Rates of Oxygen Exchange between the [H_xNb₆O₁₉]^8-x_(aq) Lindqvist Ion and Aqueous Solutions

Oxygen-isotope-exchange rates were measured between sites in the Lindqvist-type [H_xNb₆O₁₉]^8-x_(aq) polyoxoanion and aqueous solution as a function of pH and temperature. The ion has a central μ₆-O that is inert to exchange, 12 μ₂-O(H), and 6 η-O. The potassium salt of this ion is recrystallized in ¹⁷O-enriched water to ¹⁷O-label the anion, which is then redissolved into isotopically normal water so that the ¹⁷O NMR signals from structural oxygens can be followed as a function of time. Because the central μ₆-O retains its ¹⁷O signal throughout the experiments, it is clear that the polyoxoanion remains intact during isotopic equilibration of the other structural oxygens. At pH conditions where the [HNb₆O₁₉]^7- ion predominates, the μ₂-O(H) sites isotopically exchange with solution about an order of magnitude more rapidly than the η-O sites. Yet, we observe that the terminal and bridging oxo sites react at nearly the same rates when the ion is coordinated to 2−3 protons and possibly when it is unprotonated.
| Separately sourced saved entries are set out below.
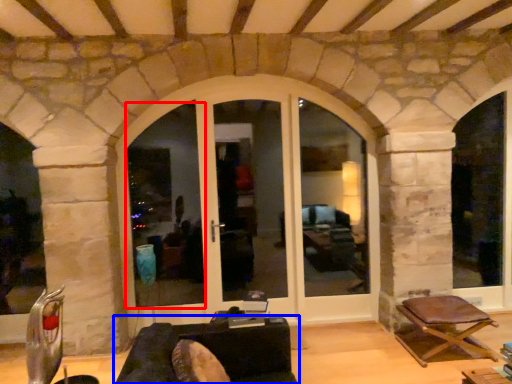 Question: Which point is closer to the camera, window frame (highlighted by a red box) or studio couch (highlighted by a blue box)?

Choices:
 (A) window frame
 (B) studio couch

Answer: (B) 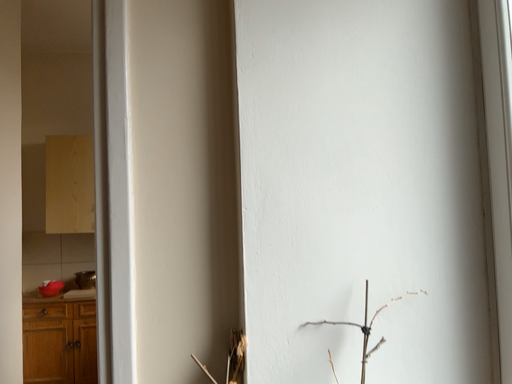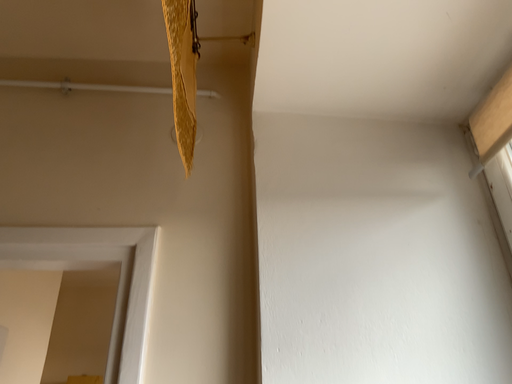 Question: How did the camera likely rotate when shooting the video?

Choices:
 (A) rotated downward
 (B) rotated upward

Answer: (B) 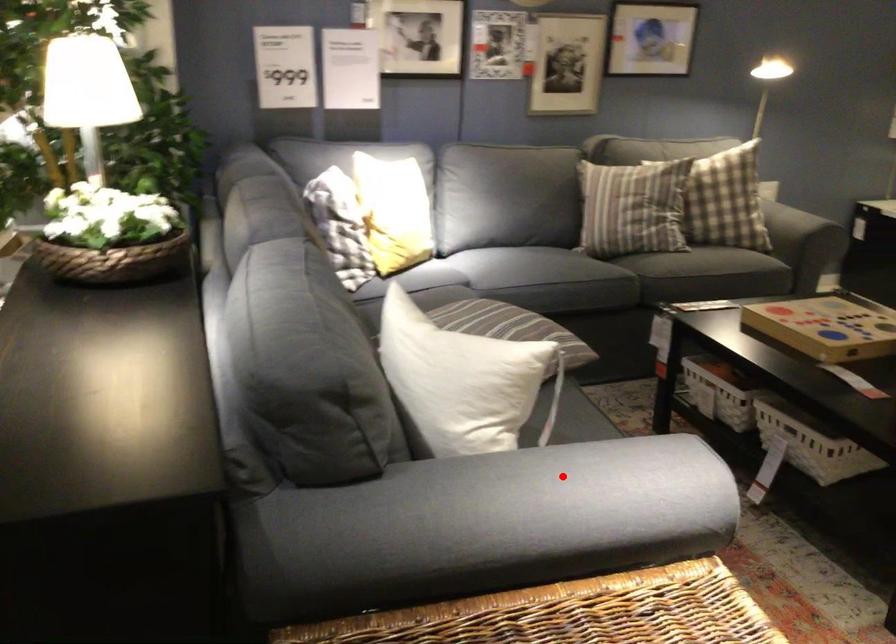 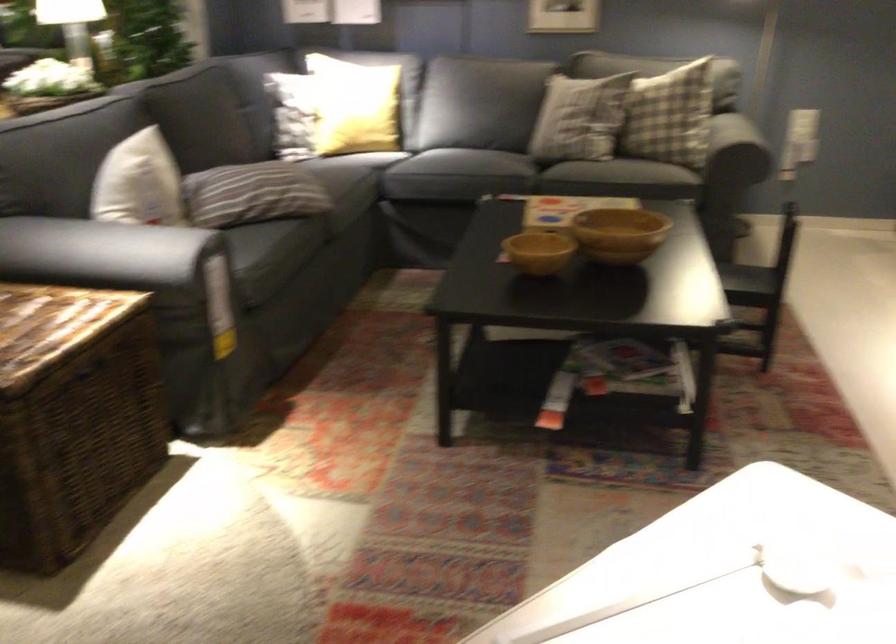 Question: I am providing you with two images of the same scene from different viewpoints. Given a red point in image1, look at the same physical point in image2. Is it:

Choices:
 (A) Closer to the viewpoint
 (B) Farther from the viewpoint

Answer: (B)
On the basis of molecular models and experimental kinetic data, we propose metastable polymorphs of the hexaniobate structure where four of the μ₂-O(H) and η-O sites are temporarily equivalent and bonded to a coordinatively unsaturated Nb(V). This hypothesized intermediate allows facile access to bulk water molecules for exchange but cannot fully explain the kinetic results and additional experiments on other Lindvist ions are required.